EXERCISE INPUT:
══════════
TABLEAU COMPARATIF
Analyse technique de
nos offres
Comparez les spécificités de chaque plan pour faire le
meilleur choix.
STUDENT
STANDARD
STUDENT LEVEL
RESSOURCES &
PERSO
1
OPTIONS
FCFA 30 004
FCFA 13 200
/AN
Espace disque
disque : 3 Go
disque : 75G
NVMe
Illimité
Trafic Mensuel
══════════
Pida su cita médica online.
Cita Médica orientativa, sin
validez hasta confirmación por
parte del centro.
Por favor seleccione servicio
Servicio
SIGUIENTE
══════════
EXERCISE DESCRIPTION:
Using only the listing above, restate exactly the lines from the line containing "Analyse technique de" through the line containing "Trafic Mensuel", both included.

RESPONSE FOR THIS EXERCISE:
Analyse technique de
nos offres
Comparez les spécificités de chaque plan pour faire le
meilleur choix.
STUDENT
STANDARD
STUDENT LEVEL
RESSOURCES &
PERSO
1
OPTIONS
FCFA 30 004
FCFA 13 200
/AN
Espace disque
disque : 3 Go
disque : 75G
NVMe
Illimité
Trafic Mensuel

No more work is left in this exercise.